Exercise aim
Without skipping a line, reproduce the entries exactly.

Data items
......

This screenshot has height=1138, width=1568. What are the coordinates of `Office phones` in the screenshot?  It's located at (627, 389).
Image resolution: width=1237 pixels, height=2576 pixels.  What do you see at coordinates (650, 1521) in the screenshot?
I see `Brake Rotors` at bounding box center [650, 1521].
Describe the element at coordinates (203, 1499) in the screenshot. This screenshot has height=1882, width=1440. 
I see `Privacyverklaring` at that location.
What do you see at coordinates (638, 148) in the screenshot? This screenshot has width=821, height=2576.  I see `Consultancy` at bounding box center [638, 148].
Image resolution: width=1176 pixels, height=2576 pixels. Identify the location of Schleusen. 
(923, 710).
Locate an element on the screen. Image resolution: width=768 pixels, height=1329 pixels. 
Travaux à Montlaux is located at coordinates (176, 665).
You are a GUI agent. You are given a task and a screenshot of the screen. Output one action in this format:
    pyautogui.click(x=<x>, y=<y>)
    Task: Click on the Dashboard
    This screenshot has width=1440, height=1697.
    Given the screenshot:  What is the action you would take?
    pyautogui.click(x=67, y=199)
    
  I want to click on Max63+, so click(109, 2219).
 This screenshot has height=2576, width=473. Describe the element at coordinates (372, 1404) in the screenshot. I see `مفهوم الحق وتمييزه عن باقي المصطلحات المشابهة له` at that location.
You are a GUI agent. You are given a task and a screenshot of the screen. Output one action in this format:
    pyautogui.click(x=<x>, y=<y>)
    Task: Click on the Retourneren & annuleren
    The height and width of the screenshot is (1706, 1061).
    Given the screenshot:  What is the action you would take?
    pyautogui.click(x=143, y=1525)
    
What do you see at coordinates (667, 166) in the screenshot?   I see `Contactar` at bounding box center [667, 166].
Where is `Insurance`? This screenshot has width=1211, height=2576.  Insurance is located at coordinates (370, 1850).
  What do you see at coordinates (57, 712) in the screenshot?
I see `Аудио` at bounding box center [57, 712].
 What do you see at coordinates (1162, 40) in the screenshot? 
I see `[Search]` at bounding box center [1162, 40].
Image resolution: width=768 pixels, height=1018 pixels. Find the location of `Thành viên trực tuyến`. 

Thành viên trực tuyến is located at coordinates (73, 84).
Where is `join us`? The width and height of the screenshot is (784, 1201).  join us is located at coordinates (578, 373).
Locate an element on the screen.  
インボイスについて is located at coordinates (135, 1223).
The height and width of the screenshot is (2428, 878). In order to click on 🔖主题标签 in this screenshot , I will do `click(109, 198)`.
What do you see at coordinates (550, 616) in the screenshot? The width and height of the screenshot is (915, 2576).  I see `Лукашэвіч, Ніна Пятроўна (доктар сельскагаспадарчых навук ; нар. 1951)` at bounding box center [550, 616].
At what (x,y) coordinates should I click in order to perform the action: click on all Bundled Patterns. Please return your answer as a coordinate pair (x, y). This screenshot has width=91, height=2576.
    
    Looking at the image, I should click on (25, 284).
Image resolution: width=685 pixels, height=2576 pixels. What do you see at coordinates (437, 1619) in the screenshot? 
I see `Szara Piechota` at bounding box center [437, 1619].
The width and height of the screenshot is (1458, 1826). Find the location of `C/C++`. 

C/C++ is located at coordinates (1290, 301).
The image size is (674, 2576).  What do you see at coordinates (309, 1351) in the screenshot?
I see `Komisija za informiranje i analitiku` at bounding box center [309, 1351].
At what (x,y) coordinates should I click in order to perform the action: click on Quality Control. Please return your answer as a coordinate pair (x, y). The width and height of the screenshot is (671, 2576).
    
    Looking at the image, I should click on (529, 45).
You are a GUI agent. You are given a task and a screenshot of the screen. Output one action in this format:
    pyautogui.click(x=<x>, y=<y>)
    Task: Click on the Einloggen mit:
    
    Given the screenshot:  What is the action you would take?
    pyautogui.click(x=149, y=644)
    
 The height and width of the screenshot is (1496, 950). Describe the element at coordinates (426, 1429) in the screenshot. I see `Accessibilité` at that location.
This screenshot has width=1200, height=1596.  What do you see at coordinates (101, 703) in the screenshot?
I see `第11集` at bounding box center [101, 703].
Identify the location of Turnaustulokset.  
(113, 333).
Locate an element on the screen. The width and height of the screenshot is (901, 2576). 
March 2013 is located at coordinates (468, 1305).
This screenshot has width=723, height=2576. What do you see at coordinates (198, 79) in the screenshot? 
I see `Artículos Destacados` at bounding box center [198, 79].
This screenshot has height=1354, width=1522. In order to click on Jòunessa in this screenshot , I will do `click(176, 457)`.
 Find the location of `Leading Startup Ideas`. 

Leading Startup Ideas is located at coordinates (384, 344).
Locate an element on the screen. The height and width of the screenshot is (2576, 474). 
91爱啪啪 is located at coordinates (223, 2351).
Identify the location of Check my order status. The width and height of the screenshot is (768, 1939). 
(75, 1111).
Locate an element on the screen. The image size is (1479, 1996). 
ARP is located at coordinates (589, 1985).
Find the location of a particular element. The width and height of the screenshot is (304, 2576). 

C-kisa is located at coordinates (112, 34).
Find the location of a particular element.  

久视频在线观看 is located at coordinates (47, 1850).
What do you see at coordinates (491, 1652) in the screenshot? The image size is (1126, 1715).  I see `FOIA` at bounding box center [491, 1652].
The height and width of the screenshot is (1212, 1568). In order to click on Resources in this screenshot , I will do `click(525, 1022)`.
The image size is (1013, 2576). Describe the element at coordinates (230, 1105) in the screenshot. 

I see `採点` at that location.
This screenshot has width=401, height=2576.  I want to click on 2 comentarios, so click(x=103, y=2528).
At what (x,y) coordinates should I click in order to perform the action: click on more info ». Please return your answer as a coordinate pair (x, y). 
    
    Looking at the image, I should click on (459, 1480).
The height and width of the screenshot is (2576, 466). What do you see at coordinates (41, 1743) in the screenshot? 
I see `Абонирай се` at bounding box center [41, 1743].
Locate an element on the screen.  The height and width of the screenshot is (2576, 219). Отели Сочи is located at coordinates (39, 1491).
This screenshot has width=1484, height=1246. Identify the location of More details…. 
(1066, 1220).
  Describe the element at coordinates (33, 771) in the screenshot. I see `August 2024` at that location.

......

Output for this task
This screenshot has height=1138, width=1568. What are the coordinates of `Office phones` in the screenshot?  It's located at (627, 389).
Image resolution: width=1237 pixels, height=2576 pixels.  What do you see at coordinates (650, 1521) in the screenshot?
I see `Brake Rotors` at bounding box center [650, 1521].
Describe the element at coordinates (203, 1499) in the screenshot. This screenshot has height=1882, width=1440. 
I see `Privacyverklaring` at that location.
What do you see at coordinates (638, 148) in the screenshot? This screenshot has width=821, height=2576.  I see `Consultancy` at bounding box center [638, 148].
Image resolution: width=1176 pixels, height=2576 pixels. Identify the location of Schleusen. 
(923, 710).
Locate an element on the screen. Image resolution: width=768 pixels, height=1329 pixels. 
Travaux à Montlaux is located at coordinates (176, 665).
You are a GUI agent. You are given a task and a screenshot of the screen. Output one action in this format:
    pyautogui.click(x=<x>, y=<y>)
    Task: Click on the Dashboard
    This screenshot has width=1440, height=1697.
    Given the screenshot:  What is the action you would take?
    pyautogui.click(x=67, y=199)
    
  I want to click on Max63+, so click(109, 2219).
 This screenshot has height=2576, width=473. Describe the element at coordinates (372, 1404) in the screenshot. I see `مفهوم الحق وتمييزه عن باقي المصطلحات المشابهة له` at that location.
You are a GUI agent. You are given a task and a screenshot of the screen. Output one action in this format:
    pyautogui.click(x=<x>, y=<y>)
    Task: Click on the Retourneren & annuleren
    The height and width of the screenshot is (1706, 1061).
    Given the screenshot:  What is the action you would take?
    pyautogui.click(x=143, y=1525)
    
What do you see at coordinates (667, 166) in the screenshot?   I see `Contactar` at bounding box center [667, 166].
Where is `Insurance`? This screenshot has width=1211, height=2576.  Insurance is located at coordinates (370, 1850).
  What do you see at coordinates (57, 712) in the screenshot?
I see `Аудио` at bounding box center [57, 712].
 What do you see at coordinates (1162, 40) in the screenshot? 
I see `[Search]` at bounding box center [1162, 40].
Image resolution: width=768 pixels, height=1018 pixels. Find the location of `Thành viên trực tuyến`. 

Thành viên trực tuyến is located at coordinates (73, 84).
Where is `join us`? The width and height of the screenshot is (784, 1201).  join us is located at coordinates (578, 373).
Locate an element on the screen.  
インボイスについて is located at coordinates (135, 1223).
The height and width of the screenshot is (2428, 878). In order to click on 🔖主题标签 in this screenshot , I will do `click(109, 198)`.
What do you see at coordinates (550, 616) in the screenshot? The width and height of the screenshot is (915, 2576).  I see `Лукашэвіч, Ніна Пятроўна (доктар сельскагаспадарчых навук ; нар. 1951)` at bounding box center [550, 616].
At what (x,y) coordinates should I click in order to perform the action: click on all Bundled Patterns. Please return your answer as a coordinate pair (x, y). This screenshot has width=91, height=2576.
    
    Looking at the image, I should click on (25, 284).
Image resolution: width=685 pixels, height=2576 pixels. What do you see at coordinates (437, 1619) in the screenshot? 
I see `Szara Piechota` at bounding box center [437, 1619].
The width and height of the screenshot is (1458, 1826). Find the location of `C/C++`. 

C/C++ is located at coordinates (1290, 301).
The image size is (674, 2576).  What do you see at coordinates (309, 1351) in the screenshot?
I see `Komisija za informiranje i analitiku` at bounding box center [309, 1351].
At what (x,y) coordinates should I click in order to perform the action: click on Quality Control. Please return your answer as a coordinate pair (x, y). The width and height of the screenshot is (671, 2576).
    
    Looking at the image, I should click on (529, 45).
You are a GUI agent. You are given a task and a screenshot of the screen. Output one action in this format:
    pyautogui.click(x=<x>, y=<y>)
    Task: Click on the Einloggen mit:
    
    Given the screenshot:  What is the action you would take?
    pyautogui.click(x=149, y=644)
    
 The height and width of the screenshot is (1496, 950). Describe the element at coordinates (426, 1429) in the screenshot. I see `Accessibilité` at that location.
This screenshot has width=1200, height=1596.  What do you see at coordinates (101, 703) in the screenshot?
I see `第11集` at bounding box center [101, 703].
Identify the location of Turnaustulokset.  
(113, 333).
Locate an element on the screen. The width and height of the screenshot is (901, 2576). 
March 2013 is located at coordinates (468, 1305).
This screenshot has width=723, height=2576. What do you see at coordinates (198, 79) in the screenshot? 
I see `Artículos Destacados` at bounding box center [198, 79].
This screenshot has height=1354, width=1522. In order to click on Jòunessa in this screenshot , I will do `click(176, 457)`.
 Find the location of `Leading Startup Ideas`. 

Leading Startup Ideas is located at coordinates (384, 344).
Locate an element on the screen. The height and width of the screenshot is (2576, 474). 
91爱啪啪 is located at coordinates (223, 2351).
Identify the location of Check my order status. The width and height of the screenshot is (768, 1939). 
(75, 1111).
Locate an element on the screen. The image size is (1479, 1996). 
ARP is located at coordinates (589, 1985).
Find the location of a particular element. The width and height of the screenshot is (304, 2576). 

C-kisa is located at coordinates (112, 34).
Find the location of a particular element.  

久视频在线观看 is located at coordinates (47, 1850).
What do you see at coordinates (491, 1652) in the screenshot? The image size is (1126, 1715).  I see `FOIA` at bounding box center [491, 1652].
The height and width of the screenshot is (1212, 1568). In order to click on Resources in this screenshot , I will do `click(525, 1022)`.
The image size is (1013, 2576). Describe the element at coordinates (230, 1105) in the screenshot. 

I see `採点` at that location.
This screenshot has width=401, height=2576.  I want to click on 2 comentarios, so click(x=103, y=2528).
At what (x,y) coordinates should I click in order to perform the action: click on more info ». Please return your answer as a coordinate pair (x, y). 
    
    Looking at the image, I should click on (459, 1480).
The height and width of the screenshot is (2576, 466). What do you see at coordinates (41, 1743) in the screenshot? 
I see `Абонирай се` at bounding box center [41, 1743].
Locate an element on the screen.  The height and width of the screenshot is (2576, 219). Отели Сочи is located at coordinates (39, 1491).
This screenshot has width=1484, height=1246. Identify the location of More details…. 
(1066, 1220).
  Describe the element at coordinates (33, 771) in the screenshot. I see `August 2024` at that location.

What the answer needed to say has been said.